(Saved data entries)
<<<<

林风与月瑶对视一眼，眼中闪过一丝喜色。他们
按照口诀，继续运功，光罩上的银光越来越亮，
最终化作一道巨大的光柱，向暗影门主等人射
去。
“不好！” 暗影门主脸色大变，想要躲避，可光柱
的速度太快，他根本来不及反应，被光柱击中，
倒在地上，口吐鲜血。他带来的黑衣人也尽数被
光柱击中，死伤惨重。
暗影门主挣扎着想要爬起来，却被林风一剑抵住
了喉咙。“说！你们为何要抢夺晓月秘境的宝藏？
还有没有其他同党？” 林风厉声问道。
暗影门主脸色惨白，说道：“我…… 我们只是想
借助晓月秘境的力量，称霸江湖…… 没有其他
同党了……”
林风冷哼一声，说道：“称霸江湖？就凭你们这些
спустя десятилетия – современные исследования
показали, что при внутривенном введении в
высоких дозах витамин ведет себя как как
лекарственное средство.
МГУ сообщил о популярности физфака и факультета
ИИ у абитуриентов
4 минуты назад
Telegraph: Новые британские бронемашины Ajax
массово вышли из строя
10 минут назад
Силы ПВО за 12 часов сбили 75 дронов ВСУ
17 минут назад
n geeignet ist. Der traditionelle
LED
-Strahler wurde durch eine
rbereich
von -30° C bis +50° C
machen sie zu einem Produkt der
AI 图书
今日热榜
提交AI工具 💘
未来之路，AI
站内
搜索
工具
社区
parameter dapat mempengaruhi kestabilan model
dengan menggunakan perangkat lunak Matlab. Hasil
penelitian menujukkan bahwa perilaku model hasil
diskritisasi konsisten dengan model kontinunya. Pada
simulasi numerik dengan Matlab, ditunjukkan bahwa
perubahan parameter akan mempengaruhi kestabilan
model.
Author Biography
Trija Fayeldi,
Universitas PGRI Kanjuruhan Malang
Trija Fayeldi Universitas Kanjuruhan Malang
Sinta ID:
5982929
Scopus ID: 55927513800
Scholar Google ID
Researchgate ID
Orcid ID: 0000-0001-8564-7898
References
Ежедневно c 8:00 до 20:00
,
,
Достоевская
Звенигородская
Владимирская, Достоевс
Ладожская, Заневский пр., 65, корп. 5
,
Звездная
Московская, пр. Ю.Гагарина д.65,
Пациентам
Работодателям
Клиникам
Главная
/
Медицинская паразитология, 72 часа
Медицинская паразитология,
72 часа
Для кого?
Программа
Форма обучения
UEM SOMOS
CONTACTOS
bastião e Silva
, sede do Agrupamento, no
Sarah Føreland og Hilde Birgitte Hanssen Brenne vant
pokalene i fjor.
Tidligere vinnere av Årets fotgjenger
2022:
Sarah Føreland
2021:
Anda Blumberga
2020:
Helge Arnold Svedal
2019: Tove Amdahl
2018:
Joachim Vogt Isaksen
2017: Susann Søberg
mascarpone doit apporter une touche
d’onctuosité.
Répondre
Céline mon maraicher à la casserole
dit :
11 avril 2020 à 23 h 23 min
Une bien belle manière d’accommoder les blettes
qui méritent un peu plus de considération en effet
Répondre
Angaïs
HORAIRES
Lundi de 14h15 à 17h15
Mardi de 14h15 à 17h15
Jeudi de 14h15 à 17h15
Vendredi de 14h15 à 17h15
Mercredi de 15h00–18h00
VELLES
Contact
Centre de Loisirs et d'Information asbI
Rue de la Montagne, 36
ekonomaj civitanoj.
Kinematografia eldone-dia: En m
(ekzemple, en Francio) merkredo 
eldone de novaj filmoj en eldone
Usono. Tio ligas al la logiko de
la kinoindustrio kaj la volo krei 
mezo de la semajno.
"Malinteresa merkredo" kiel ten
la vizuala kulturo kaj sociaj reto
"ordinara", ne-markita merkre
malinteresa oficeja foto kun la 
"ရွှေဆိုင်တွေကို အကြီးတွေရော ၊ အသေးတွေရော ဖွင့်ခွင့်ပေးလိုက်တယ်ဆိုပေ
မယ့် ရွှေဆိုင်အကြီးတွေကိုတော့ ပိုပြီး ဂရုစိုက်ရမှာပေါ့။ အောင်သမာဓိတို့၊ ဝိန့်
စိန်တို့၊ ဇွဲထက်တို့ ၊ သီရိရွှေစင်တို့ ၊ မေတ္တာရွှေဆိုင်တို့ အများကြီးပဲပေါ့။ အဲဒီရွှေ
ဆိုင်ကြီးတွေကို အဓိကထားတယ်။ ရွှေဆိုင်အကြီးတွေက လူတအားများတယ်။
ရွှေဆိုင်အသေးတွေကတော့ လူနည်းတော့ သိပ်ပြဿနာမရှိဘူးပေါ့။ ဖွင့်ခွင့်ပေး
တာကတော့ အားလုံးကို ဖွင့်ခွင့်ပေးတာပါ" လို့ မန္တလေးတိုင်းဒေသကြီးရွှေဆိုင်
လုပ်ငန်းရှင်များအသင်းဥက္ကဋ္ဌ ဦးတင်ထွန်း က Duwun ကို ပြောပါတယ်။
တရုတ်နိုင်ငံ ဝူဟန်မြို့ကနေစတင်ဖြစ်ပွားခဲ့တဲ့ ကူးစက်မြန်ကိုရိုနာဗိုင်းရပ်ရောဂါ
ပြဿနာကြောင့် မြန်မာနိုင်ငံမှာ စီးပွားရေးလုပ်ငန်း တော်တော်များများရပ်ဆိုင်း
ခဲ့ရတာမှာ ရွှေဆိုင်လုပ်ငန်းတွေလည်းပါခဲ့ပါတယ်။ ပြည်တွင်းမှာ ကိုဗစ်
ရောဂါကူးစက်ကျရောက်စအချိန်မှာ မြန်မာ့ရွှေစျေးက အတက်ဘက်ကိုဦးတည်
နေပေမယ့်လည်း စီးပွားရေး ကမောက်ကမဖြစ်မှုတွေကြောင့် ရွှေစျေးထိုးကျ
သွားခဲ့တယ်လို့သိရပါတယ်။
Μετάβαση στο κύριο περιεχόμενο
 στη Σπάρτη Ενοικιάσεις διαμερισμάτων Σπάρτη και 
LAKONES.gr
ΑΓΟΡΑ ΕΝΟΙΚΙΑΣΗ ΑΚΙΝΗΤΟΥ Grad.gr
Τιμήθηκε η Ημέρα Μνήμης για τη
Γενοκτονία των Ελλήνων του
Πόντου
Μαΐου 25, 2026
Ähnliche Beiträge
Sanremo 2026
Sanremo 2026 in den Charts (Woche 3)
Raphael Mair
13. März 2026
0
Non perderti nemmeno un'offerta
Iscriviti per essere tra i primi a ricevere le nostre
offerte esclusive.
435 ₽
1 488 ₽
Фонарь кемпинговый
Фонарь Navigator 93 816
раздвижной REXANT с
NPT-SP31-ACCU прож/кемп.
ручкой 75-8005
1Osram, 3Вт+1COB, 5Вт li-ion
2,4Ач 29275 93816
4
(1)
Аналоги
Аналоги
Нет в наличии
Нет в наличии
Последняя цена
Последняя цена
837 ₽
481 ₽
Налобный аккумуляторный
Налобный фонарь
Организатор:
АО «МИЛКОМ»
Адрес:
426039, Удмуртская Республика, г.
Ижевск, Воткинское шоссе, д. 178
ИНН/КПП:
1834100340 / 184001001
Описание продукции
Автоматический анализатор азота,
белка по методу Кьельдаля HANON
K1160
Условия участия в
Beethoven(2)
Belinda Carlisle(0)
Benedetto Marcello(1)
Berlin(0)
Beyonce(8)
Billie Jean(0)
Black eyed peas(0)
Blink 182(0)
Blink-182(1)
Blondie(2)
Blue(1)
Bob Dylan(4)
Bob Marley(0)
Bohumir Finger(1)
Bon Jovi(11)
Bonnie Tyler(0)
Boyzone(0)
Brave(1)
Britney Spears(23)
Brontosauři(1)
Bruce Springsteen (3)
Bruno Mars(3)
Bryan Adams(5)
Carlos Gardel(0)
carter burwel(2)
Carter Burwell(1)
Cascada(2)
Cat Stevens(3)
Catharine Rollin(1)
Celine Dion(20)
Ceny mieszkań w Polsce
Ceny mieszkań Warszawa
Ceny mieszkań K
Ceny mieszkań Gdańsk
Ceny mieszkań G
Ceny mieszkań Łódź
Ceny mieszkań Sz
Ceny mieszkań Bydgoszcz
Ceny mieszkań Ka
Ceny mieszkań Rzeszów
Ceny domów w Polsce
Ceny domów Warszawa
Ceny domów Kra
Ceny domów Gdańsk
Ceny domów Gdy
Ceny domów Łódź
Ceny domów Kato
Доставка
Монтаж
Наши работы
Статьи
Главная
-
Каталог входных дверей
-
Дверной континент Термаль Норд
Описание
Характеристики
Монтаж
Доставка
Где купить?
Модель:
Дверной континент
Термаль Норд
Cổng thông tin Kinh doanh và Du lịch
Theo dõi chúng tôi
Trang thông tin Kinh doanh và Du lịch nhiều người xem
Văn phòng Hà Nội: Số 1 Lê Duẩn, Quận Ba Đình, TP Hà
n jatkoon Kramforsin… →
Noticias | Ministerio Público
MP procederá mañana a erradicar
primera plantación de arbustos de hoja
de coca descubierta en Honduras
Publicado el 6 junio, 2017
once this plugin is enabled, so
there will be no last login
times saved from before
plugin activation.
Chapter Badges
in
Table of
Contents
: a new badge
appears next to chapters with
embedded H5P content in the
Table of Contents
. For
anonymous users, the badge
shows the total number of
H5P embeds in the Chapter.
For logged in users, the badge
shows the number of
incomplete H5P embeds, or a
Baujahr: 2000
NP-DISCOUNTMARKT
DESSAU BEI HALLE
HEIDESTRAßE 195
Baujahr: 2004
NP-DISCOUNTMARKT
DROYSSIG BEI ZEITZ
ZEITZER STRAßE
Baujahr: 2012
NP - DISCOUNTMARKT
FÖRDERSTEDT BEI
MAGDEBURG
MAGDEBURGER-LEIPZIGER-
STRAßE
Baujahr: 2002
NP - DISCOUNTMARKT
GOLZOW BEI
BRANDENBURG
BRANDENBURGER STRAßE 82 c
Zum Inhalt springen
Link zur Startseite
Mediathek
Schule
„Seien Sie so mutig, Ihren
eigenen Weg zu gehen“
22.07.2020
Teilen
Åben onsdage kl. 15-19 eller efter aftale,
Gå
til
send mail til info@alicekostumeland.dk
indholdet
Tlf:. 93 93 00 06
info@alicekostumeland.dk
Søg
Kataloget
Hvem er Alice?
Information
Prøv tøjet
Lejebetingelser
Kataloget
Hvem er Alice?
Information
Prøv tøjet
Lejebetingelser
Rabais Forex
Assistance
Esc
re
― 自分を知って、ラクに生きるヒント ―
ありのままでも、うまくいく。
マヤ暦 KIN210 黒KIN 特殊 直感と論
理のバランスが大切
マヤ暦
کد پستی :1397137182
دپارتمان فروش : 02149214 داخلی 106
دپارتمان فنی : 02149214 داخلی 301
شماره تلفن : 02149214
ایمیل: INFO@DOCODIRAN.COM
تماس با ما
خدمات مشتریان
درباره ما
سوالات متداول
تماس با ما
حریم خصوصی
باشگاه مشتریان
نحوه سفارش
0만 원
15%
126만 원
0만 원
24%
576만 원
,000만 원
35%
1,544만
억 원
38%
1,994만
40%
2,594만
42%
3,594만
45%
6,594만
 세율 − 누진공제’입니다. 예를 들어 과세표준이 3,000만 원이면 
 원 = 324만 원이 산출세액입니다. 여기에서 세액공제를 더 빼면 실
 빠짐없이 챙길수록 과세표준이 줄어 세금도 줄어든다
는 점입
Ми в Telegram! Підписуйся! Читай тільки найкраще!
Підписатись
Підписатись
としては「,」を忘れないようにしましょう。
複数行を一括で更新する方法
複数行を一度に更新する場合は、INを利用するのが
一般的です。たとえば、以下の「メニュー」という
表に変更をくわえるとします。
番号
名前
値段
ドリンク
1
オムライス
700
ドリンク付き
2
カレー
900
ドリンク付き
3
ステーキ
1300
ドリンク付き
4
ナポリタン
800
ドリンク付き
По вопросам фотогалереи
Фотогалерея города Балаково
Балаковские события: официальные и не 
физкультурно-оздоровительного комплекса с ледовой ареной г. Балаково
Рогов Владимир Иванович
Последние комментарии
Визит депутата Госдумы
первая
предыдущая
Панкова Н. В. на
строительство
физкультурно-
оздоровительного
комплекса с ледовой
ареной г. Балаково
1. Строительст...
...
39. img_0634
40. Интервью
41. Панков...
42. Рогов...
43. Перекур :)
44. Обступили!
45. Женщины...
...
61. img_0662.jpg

>>>>

▶ Work task
List every line above that contains the word "Балаково".

▶ Solution to this exercise
Фотогалерея города Балаково
физкультурно-оздоровительного комплекса с ледовой ареной г. Балаково
ареной г. Балаково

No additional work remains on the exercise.